Secara bahasa, kata “terorisme” berasal dari kata “to terror” dalam bahasa Inggris, dalam bahasa Latin kata ini disebut Terrere, yang berarti “gemetar” atau “menggetarkan”. Kata terrere adalah bentuk kata kerja (verb) dari kata terrorem yang berarti rasa takut yang luar biasa.

Kamus Besar Bahasa Indonesia (KBBI) mengartikan teror sebagai usaha untuk menciptakan ketakutan, kengerian, dan kekejaman oleh seseorang atau golongan tertentu (Depdikbud, 2013). Pengertian yang tidak jauh berbeda diungkap dalam Webster’s New School and Office Dictionary, yaitu membuat ketakutan atau kengerian dengan melakukan intimidasi atau ancaman untuk menakut-nakuti (Meriam Webster, 1996).

ads

Dalam The Prevention of Terrorism (Temporary Provisions) Act, 1984, pasal 14 ayat 1 dijelaskan bahwa terorisme adalah: “Terrorism means the use of violence for political ends and includes any use of violence for the purpose putting the public or any section of the public in fear (terorisme adalah penggunaan kekerasan untuk tujuan-tujuan politis, termasuk menggunakan kekerasan untuk membuat masyarakat atau anggota masyarakat ketakutan) (The Prevention of Terrorism, 1984).

Menurut ketentuan hukum Indonesia, aksi terorisme dikenal dengan istilah Tindak Pidana Terorisme (Asshiddiqie, 2003). Indonesia memasukkan terorisme sebagai tindak pidana, sehingga cara penanggulangannya pun menggunakan hukum pidana sebagaimana tertuang dalam peraturan pemerintah pengganti Undang-Undang (PERPU) Republik Indonesia Nomor 1 tahun 2002 yang kemudian diperkuat menjadi Undang-Undang (UU) Nomor 15 tahun 15 tahun 2003. Judul Perpu atau Undang-Undang tersebut adalah Pemberantasan Tindak Pidana Terorisme.

Pasal 1 ayat 1 Perpu No. 1 Tahun 2002 menyatakan bahwa tindak pidana terorisme adalah segala perbuatan yang memenuhi unsur pidana sesuai dengan ketentuan Perpu. Perbuatan tersebut termasuk yang sudah dilakukan atau pun yang akan dilakukan. Dua hal ini termaktub dalam pasal 6 dan pasal 7 (Perpu, 2002)

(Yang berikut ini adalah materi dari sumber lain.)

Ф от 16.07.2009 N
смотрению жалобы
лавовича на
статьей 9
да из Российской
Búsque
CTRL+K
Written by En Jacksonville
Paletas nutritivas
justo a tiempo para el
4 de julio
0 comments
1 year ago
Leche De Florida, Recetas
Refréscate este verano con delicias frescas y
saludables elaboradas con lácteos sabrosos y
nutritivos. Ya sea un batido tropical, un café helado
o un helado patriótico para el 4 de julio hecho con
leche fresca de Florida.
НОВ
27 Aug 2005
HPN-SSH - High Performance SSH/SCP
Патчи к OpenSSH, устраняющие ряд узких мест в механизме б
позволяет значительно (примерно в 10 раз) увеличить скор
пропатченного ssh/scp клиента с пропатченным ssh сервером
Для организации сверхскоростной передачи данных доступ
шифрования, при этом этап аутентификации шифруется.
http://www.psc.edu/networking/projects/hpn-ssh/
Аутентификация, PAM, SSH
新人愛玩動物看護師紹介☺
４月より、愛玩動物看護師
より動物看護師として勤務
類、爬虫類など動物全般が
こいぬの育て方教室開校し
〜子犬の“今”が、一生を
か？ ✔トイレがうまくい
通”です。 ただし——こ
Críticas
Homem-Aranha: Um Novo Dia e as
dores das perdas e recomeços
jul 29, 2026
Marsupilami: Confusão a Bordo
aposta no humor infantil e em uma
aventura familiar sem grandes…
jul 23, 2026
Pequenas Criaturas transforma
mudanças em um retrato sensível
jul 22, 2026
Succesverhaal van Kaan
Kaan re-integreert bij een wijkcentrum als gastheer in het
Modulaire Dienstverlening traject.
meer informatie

Baca Juga:  Kura-Kura Digital

Departement of justice pada Federal Bureu of Investigation (FBI) Amerika Serikat menyatakan bahwa sesuai dengan The Code of Federal Regulation, terorisme diartikan sebagai penggunaan kekuatan atau kekerasan secara tidak sah terhadap perseorangan atau harta kekayaan untuk mengintimidasi atau memaksa sebuah pemerintahan, masyarakat sipil, atau elemen-elemen lain untuk mencapai tujuan politik maupun sosial (FBI, 2015)

Sementara, Undang-Undang (UU) 9 tahun 1998 tentang Kemerdekaan Menyampaikan Pendapat di Muka Umum adalah penjaminan terhadap salah satu hak asasi manusia.

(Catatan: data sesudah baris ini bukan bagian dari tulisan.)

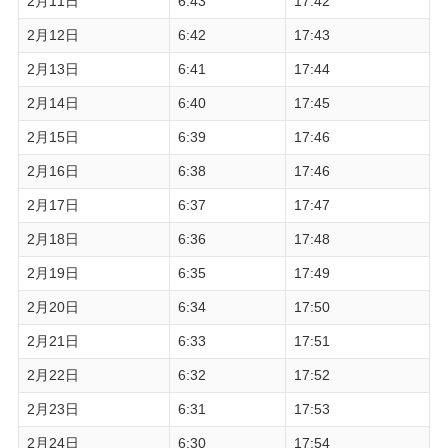
2月11日
6:43
17:42
2月12日
6:42
17:43
2月13日
6:41
17:44
2月14日
6:40
17:45
2月15日
6:39
17:46
2月16日
6:38
17:46
2月17日
6:37
17:47
2月18日
6:36
17:48
2月19日
6:35
17:49
2月20日
6:34
17:50
2月21日
6:33
17:51
2月22日
6:32
17:52
2月23日
6:31
17:53
2月24日
6:30
17:54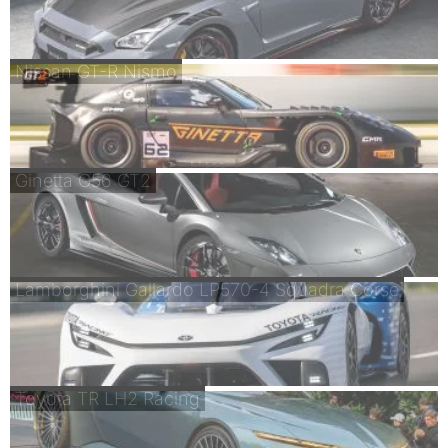
Nissan GT-R Nismo
Ginetta G56 GT2
Lamborghini Gallardo LP570-4 Squadra Corse
Toyota TR LH2 Racing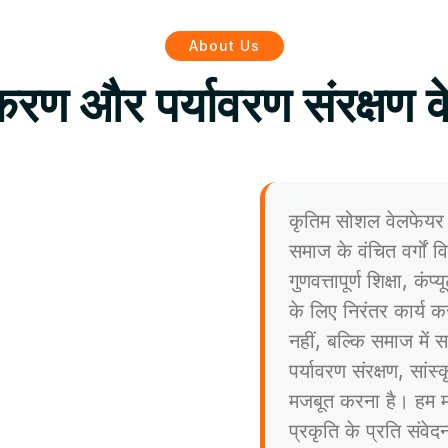
About Us
िकरण और पर्यावरण संरक्षण क
कृतिम सोशल वेलफेयर 
समाज के वंचित वर्गों
गुणवत्तापूर्ण शिक्षा, कं
के लिए निरंतर कार्य कर
नहीं, बल्कि समाज मे
पर्यावरण संरक्षण, सांस
मजबूत करना है। हम मा
प्रकृति के प्रति संव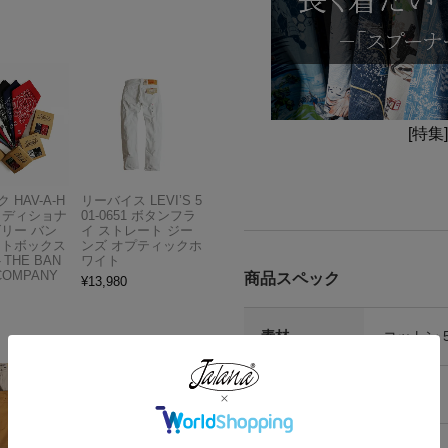
[特集
 HAV-A-H
リーバイス LEVI’S 5
トラディショナ
01-0651 ボタンフラ
ズリー バン
イ ストレート ジー
フトボックス
ンズ オプティックホ
THE BAN
ワイト
COMPANY
商品スペック
¥
13,980
素材
コットン 
カラー
ジェイド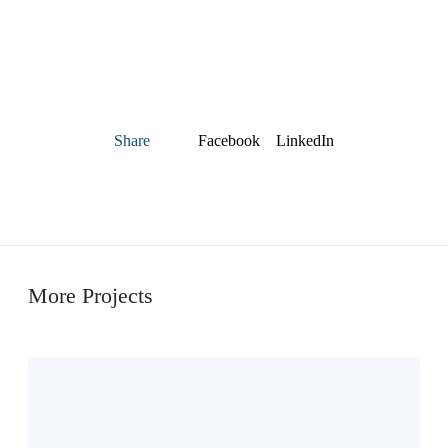
Facebook
LinkedIn
Share
More Projects
S
t
ø
y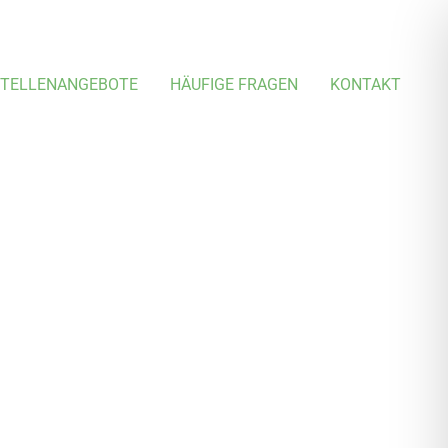
TELLEN­ANGEBOTE
HÄUFIGE FRAGEN
KONTAKT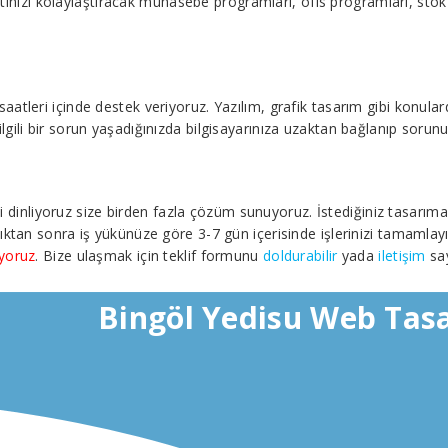
atınızı kolaylaştıracak muhasebe programları, ofis programları, stok t
leri içinde destek veriyoruz. Yazılım, grafik tasarım gibi konularda 
ile ilgili bir sorun yaşadığınızda bilgisayarınıza uzaktan bağlanıp soru
izi dinliyoruz size birden fazla çözüm sunuyoruz. İstediğiniz tasarım
ıktan sonra iş yükünüze göre 3-7 gün içerisinde işlerinizi tamamlayı
iyoruz
. Bize ulaşmak için teklif formunu
doldurabilir
yada
iletişim
say
Bingöl Yedisu Web Tas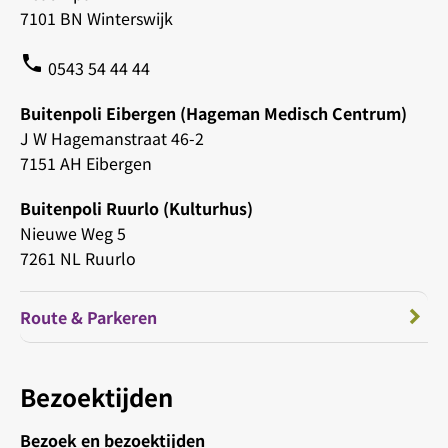
7101 BN Winterswijk
phone
0543 54 44 44
Buitenpoli Eibergen (Hageman Medisch Centrum)
J W Hagemanstraat 46-2
7151 AH Eibergen
Buitenpoli Ruurlo (Kulturhus)
Nieuwe Weg 5
7261 NL Ruurlo
Route & Parkeren
Bezoektijden
Bezoek en bezoektijden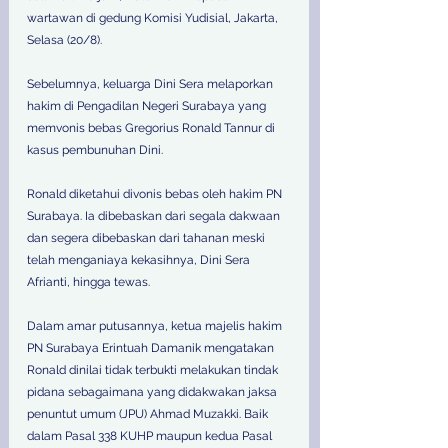
wartawan di gedung Komisi Yudisial, Jakarta, 
Selasa (20/8). 
Sebelumnya, keluarga Dini Sera melaporkan 
hakim di Pengadilan Negeri Surabaya yang 
memvonis bebas Gregorius Ronald Tannur di 
kasus pembunuhan Dini. 
Ronald diketahui divonis bebas oleh hakim PN 
Surabaya. Ia dibebaskan dari segala dakwaan 
dan segera dibebaskan dari tahanan meski 
telah menganiaya kekasihnya, Dini Sera 
Afrianti, hingga tewas. 
Dalam amar putusannya, ketua majelis hakim 
PN Surabaya Erintuah Damanik mengatakan 
Ronald dinilai tidak terbukti melakukan tindak 
pidana sebagaimana yang didakwakan jaksa 
penuntut umum (JPU) Ahmad Muzakki. Baik 
dalam Pasal 338 KUHP maupun kedua Pasal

Kemerdekaan menyampaikan pendapat di muka umum sebagaimana dalam UU 9 tahun 1998 tentang Kemerdekaan Menyampaikan Pendapat di Muka Umum adalah sejalan dengan: Pasal 28 Undang-Undang Dasar 1945, Pasal 9 Deklarasi Universal Hak-hak Asasi Manusia.

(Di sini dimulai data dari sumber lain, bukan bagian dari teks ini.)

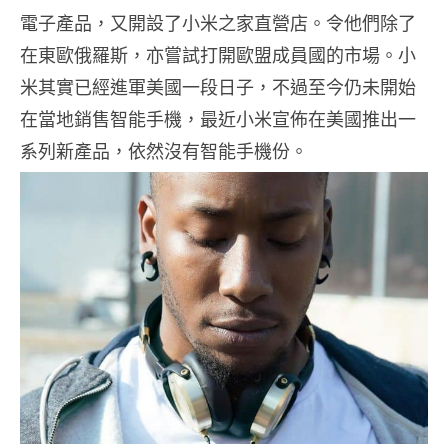
電子產品，又開設了小米之家直營店。令他們除了
在東歐俄羅斯，亦嘗試打開歐盟成員國的市場。小
米其實已經進軍美國一段日子，不過至今仍未開始
在當地銷售智能手機，最近小米宣佈在美國推出一
系列新產品，依然沒有智能手機份。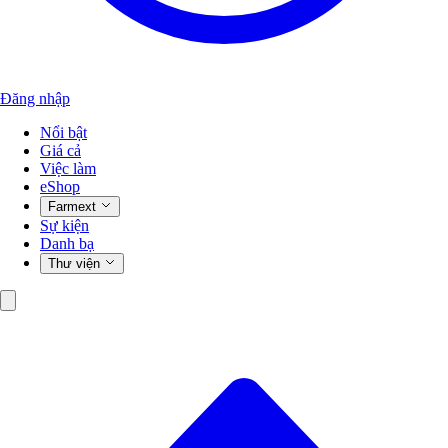
Đăng nhập
Nổi bật
Giá cả
Việc làm
eShop
Farmext
Sự kiện
Danh bạ
Thư viện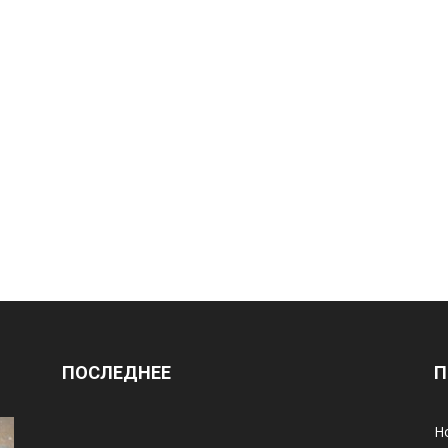
ПОСЛЕДНЕЕ
П
Н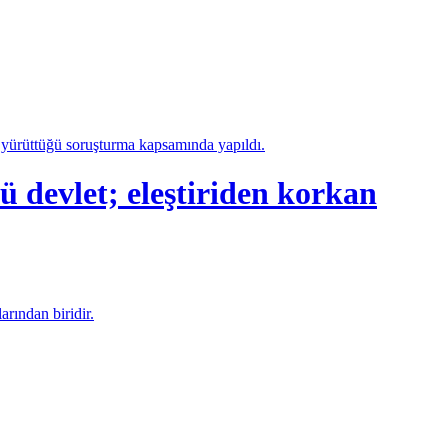
a yürüttüğü soruşturma kapsamında yapıldı.
let; eleştiriden korkan
arından biridir.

“Kemerdekaan berserikat dan berkumpul, mengeluarkan pikiran dengan lisan dan tulisan dan sebagainya ditetapkan dengan Undang-undang”.

Pasal 28 Undang-Undang Dasar 1945: “Setiap orang berhak atas kebebasan mempunyai dan mengeluarkan pendapat, dalam hal ini termasuk kebebasan mempunyai pendapat dengan tidak mendapat gangguan dan untuk mencari, menerima dan menyampaikan keterangan dan pendapat dengan cara apa pun juga dan dengan tidak memandang batas-batas”.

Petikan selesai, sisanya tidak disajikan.